Appurato l’abuso (e la sua insanabilità)[10] si procede con l’ordine di demolizione[11] e il mancato rispetto dell’ordine comporta l’acquisto ipso jure del bene nel patrimonio del Comune, ed a nulla rileva, ai fini del mancato rispetto dell’ordine di demolizione, la sottoposizione a sequestro dell’area, in quanto il proprietario può sempre chiedere l’autorizzazione ad accedere per demolire l’opera abusiva[12].
(estratto, in corso di pubblicazione in La Gazzetta degli enti locali)
[1] Cons. Stato, sez. IV, 6 marzo 2012, n. 1260. Cfr. T.A.R. Campania – Napoli, sez. II, 10 giugno 2008, n. 5825.
[2] T.A.R. Puglia – Bari, sez. I, 3 luglio 2008, n. 1612. Idem, Cons. Stato, sez. VI, 20 luglio 2006, n. 4609.

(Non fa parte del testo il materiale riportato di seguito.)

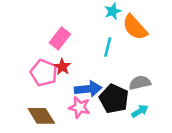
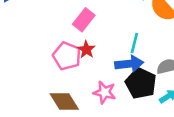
cyan line: (108, 47) -> (134, 43), moved
blue arrow: (88, 89) -> (129, 64), moved

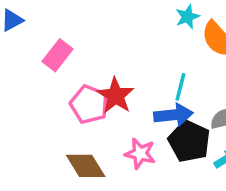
pink rectangle: (84, 20) -> (58, 55), moved
red star: (86, 50) -> (115, 96), size x1.5

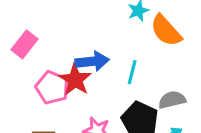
blue arrow: (173, 115) -> (92, 61), moved

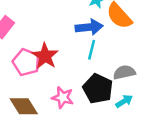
blue arrow: (92, 61) -> (89, 27), moved

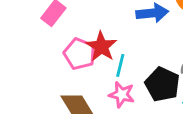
cyan line: (92, 50) -> (120, 65), moved

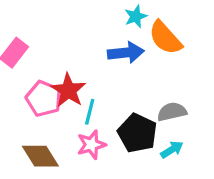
pink star: (122, 95) -> (91, 145), turned -30

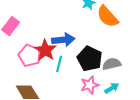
blue arrow: (126, 53) -> (63, 40), moved
black pentagon: (137, 133) -> (90, 59), moved
pink star: (91, 145) -> (90, 85), moved

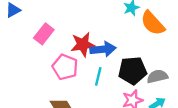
red star: (45, 50) -> (83, 44), moved, turned 30
black pentagon: (90, 59) -> (133, 70), turned -30

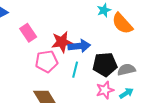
pink rectangle: (44, 34) -> (28, 33), turned -72
pink pentagon: (65, 67) -> (46, 61), turned -30

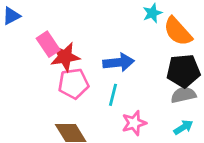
red star: (62, 42) -> (65, 57), moved
black pentagon: (105, 64) -> (183, 71), moved
pink star: (105, 90) -> (134, 123), moved

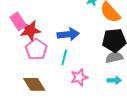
pink pentagon: (73, 84) -> (36, 49), turned -30
cyan arrow: (183, 127) -> (114, 80), turned 32

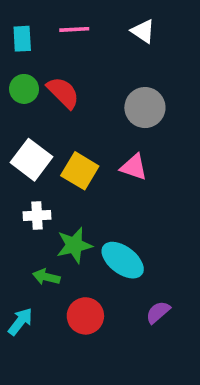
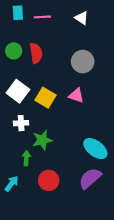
cyan rectangle: (22, 39) -> (18, 13), moved
red semicircle: (63, 93) -> (36, 53), turned 36
cyan ellipse: (123, 260) -> (95, 149), moved
green arrow: (46, 277) -> (26, 158), turned 80
purple semicircle: (158, 312) -> (90, 178), size x1.6

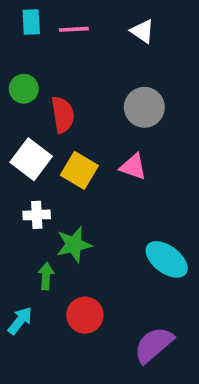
red semicircle: (36, 53) -> (63, 115), moved
purple semicircle: (90, 178) -> (154, 345), moved

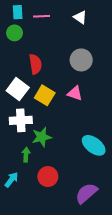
green circle: (24, 89) -> (15, 33), moved
white cross: (37, 215) -> (21, 120), size x1.5

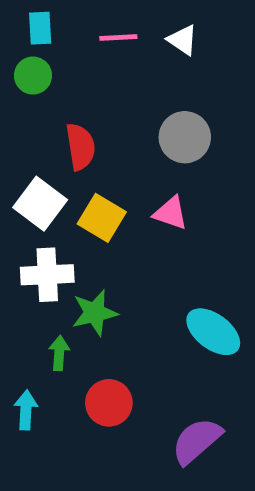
pink line: (42, 16) -> (118, 38), moved
cyan arrow: (11, 180) -> (26, 410), turned -35

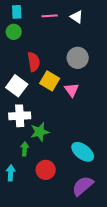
pink triangle: (171, 213) -> (72, 90), turned 35
yellow square: (102, 218) -> (50, 81), moved
cyan ellipse: (213, 332) -> (83, 152), moved

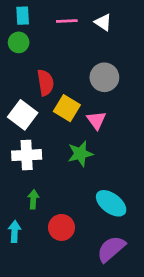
green star: (40, 132) -> (80, 154), moved

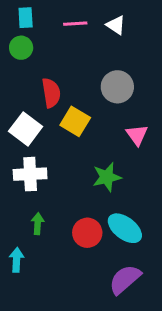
pink triangle: (96, 120) -> (137, 135), moved
green star: (80, 154) -> (107, 177), moved
red circle: (61, 227) -> (87, 233), moved

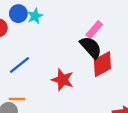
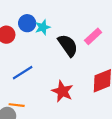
pink rectangle: (94, 30) -> (93, 36), moved
black semicircle: (91, 47) -> (68, 45), moved

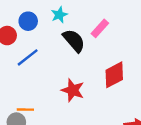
cyan star: (43, 27) -> (59, 15), moved
blue line: (23, 73) -> (28, 57), moved

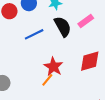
blue line: (28, 57) -> (34, 34), moved
orange line: (25, 110) -> (47, 80), moved, turned -64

[3] Cons. Stato, sez. V, 9 dicembre 2002, n.6773.
[4] T.A.R. Lazio – Roma, sez. I quater, 13 giugno 2008, n. 5802.
[5] T.A.R. Abruzzo – L’Aquila, sez.I, 15 gennaio 2008 n. 27.
[6] È legittima l’ordinanza con la quale il responsabile del settore edilizia privata e urbanistica di un ente locale ha ingiunto la demolizione di un manufatto abusivamente costruito, emessa a distanza di lungo tempo dalla realizzazione dell’abuso, che sia priva di una specifica motivazione in ordine ai motivi di pubblico interesse sottesi al provvedimento repressivo; infatti, il potere di applicare misure repressive in materia urbanistica ed edilizia può essere esercitato in ogni tempo, senza necessità, per i relativi provvedimenti, di alcuna specifica motivazione in ordine alla sussistenza dell'interesse pubblico a disporre una demolizione, T.A.R. Lombardia – Brescia, sez. I, 16 gennaio 2012, n. 59.
[7] La realizzazione di opere senza un titolo abilitativo idoneo determina responsabilità penale e risarcimento dei danni, Cass. Pen., sentenza n. 3872/2011.
[8] Cons. Stato, sez. V, 12 marzo 1996, n. 247 e T.A.R. Lazio – Latina, 19 giugno 2007, n. 454.
[9] T.A.R. Veneto, sez. II, 13 marzo 2008, n. 605.
[10] Gli atti sanzionatori in materia edilizia – attesa la loro natura rigidamente vincolata – non risultano viziati ove non siano stati preceduti dalla comunicazione d’avvio del procedimento, Cons. Stato, sez. IV, 26 settembre 2008, n. 4659.
[11] La notifica del provvedimento sanzionatorio va effettuata oltre che al responsabile dell’abuso anche al proprietario del bene, a carico del quale sussiste una presunzione di responsabilità per gli abusi edilizi accertati, T.A.R. Veneto, sez. II, 17 giugno 2011, n. 1059.
[12] Cass. Pen., sez. III, 5 agosto 2008, n. 32709.